Imagine you want to teach a child to recognize cats. You wouldn't explain all the detailed features like "four legs, fur, whiskers, etc." Instead, you'd show the child many pictures of cats, and eventually, they'd learn to identify cats on their own.
Similarly, with machine learning:
- You give the computer lots of examples (data)
- The computer finds patterns in this data
- After "learning" from these patterns, it can make predictions or decisions about new data it hasn't seen before
For example, a machine learning system can learn to recognize spam emails after seeing thousands of examples of spam and non-spam messages, without being explicitly programmed with rules about what makes an email "spammy."
Monitoring Dashboard Preview
Next Steps for Production
-
Configure alerts for key metrics
Set up notifications for error spikes, latency issues, or high costs
-
Integrate with your application
Implement API calls to your endpoint from your application
-
Establish monitoring routine
Set up regular checks of endpoint performance
-
Optimize based on usage patterns
Adjust configurations as you observe real-world usage
Troubleshooting
- Check resource quota: Ensure your account has sufficient quota for the selected hardware tier.
- Verify configuration: Review your endpoint configuration for any invalid settings.
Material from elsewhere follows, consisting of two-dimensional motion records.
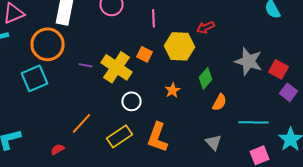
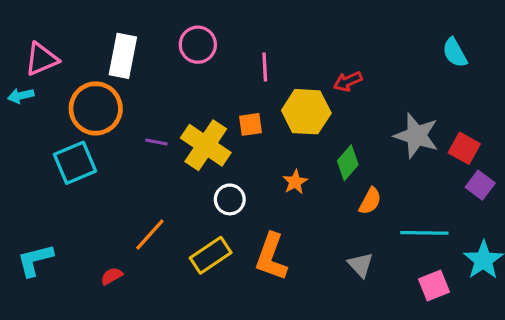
orange square: (144, 54) -> (250, 124), turned -35

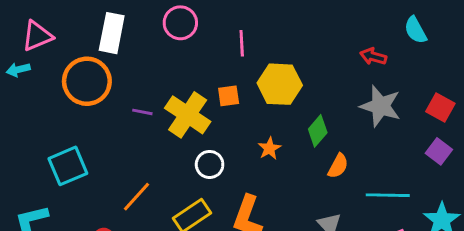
red arrow: (348, 81) -> (373, 56), moved, turned 40
red square: (464, 148) -> (440, 108), moved
cyan square: (75, 163) -> (68, 166), moved

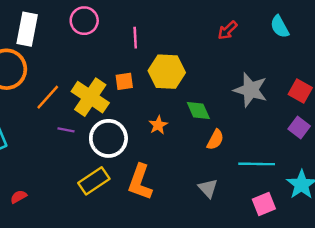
red arrow: (373, 56) -> (227, 30), moved, turned -60
purple line: (142, 112) -> (66, 130), moved
green diamond: (318, 131) -> (198, 110), turned -65
white circle: (210, 164) -> (108, 138), size x1.6
orange line: (137, 197) -> (48, 97), moved

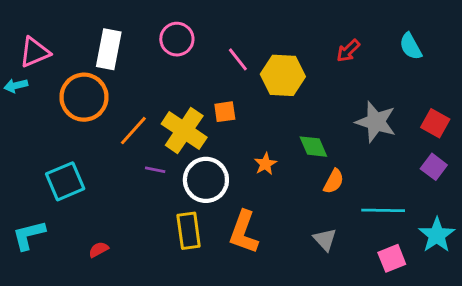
pink line: (135, 38) -> (238, 59), turned -35
yellow hexagon: (167, 72) -> (283, 75), moved
yellow rectangle: (94, 181) -> (189, 231), turned -64

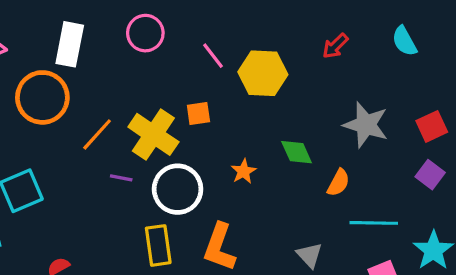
red square: (435, 123) -> (432, 126), turned 36
orange semicircle: (334, 181) -> (338, 183), moved

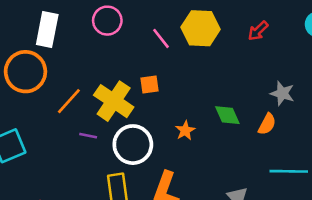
yellow hexagon: (263, 73) -> (201, 28), moved
gray star: (366, 125) -> (282, 93), size x0.7
orange semicircle: (338, 183) -> (267, 124), moved

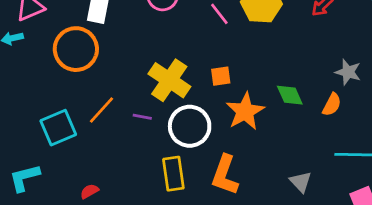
orange square: (149, 84) -> (221, 76), moved
orange line: (69, 101) -> (102, 110), moved
orange star: (185, 130) -> (245, 111), size x1.8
- Contact support: If issues persist, contact Syntera support with your endpoint configuration details.
- Check hardware tier: Consider upgrading to a more powerful GPU tier.
- Reduce context window: Large context windows require more processing time.
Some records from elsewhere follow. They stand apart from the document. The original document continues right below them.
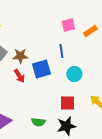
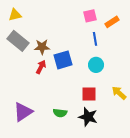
blue line: (61, 51) -> (95, 39), moved
red arrow: (19, 76) -> (41, 67), turned -120
black star: (66, 126) -> (88, 117), turned 30

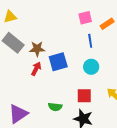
green semicircle: (60, 113) -> (55, 107), moved

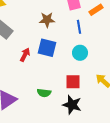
brown star: (37, 49) -> (47, 20), moved
blue square: (58, 62) -> (47, 48), turned 30

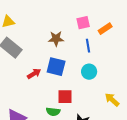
red arrow: (25, 55) -> (34, 74), turned 32
red square: (73, 82) -> (65, 97), moved

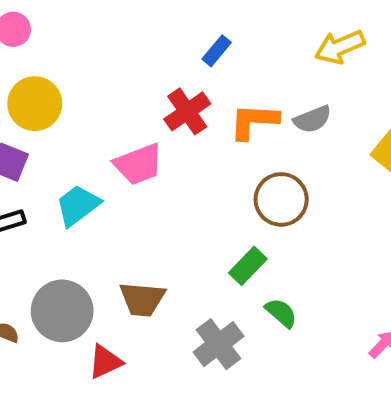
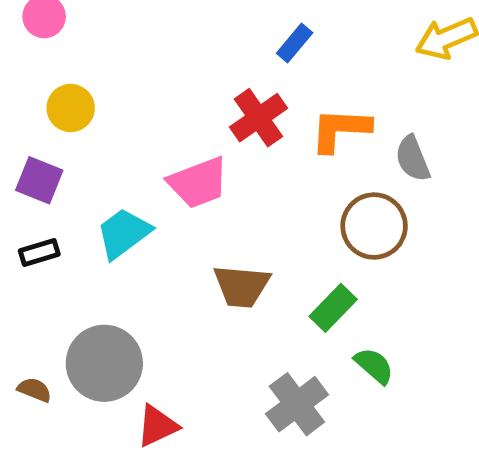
yellow circle: (35, 104) -> (71, 108), size x0.7
gray semicircle: (312, 119) -> (413, 159), moved, turned 90
brown trapezoid: (142, 299) -> (242, 286), moved

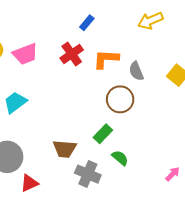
pink trapezoid: (198, 183) -> (25, 54), moved
brown trapezoid: (242, 286) -> (65, 149), moved
gray cross: (297, 404) -> (88, 174), turned -30

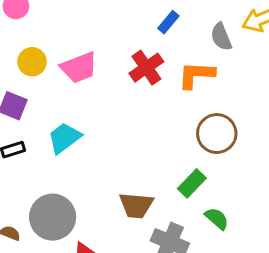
gray semicircle: (136, 71) -> (221, 37), moved

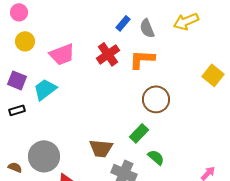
gray semicircle: (221, 37) -> (147, 28), moved
yellow circle: (32, 62) -> (25, 41), moved
cyan trapezoid: (64, 138) -> (45, 89), moved

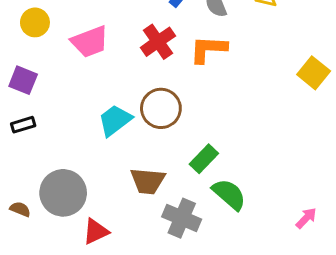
cyan trapezoid: (45, 89) -> (115, 120), moved
brown circle: (156, 99) -> (161, 108), moved
green semicircle: (156, 157) -> (229, 194), size x1.4

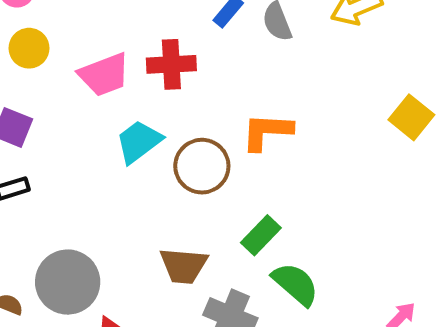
red cross: (158, 42) -> (171, 64), moved, turned 32
orange L-shape: (208, 49) -> (267, 132), moved
cyan trapezoid: (115, 120) -> (139, 142), moved

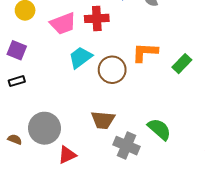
green rectangle: (261, 235) -> (182, 64), moved

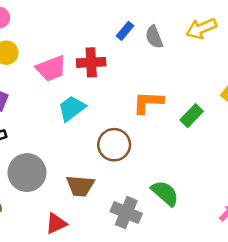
brown circle: (112, 70) -> (114, 145), moved
brown trapezoid: (103, 120) -> (80, 186), moved
gray circle: (44, 128) -> (27, 173), moved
- Enable caching: If your workload has repetitive queries, enable response caching.
- Monitor concurrent requests: High traffic can cause queuing and increased latency.
- Verify API key: Ensure you're using the correct API key and it hasn't expired.
- Check endpoint URL: Confirm you're using the correct endpoint URL in your requests.
- Review request format: Ensure your API request follows the correct format and parameters.
- Network connectivity: Check if there are any network issues or firewall restrictions.
- Set budget alerts: Configure alerts to notify you when costs exceed expected thresholds.
- Monitor usage patterns: Regularly review your usage dashboard for unexpected spikes.
- Optimize token usage: Review your prompts to reduce unnecessary tokens in requests.
- Consider auto-scaling: Configure auto-scaling to reduce resources during low-traffic periods.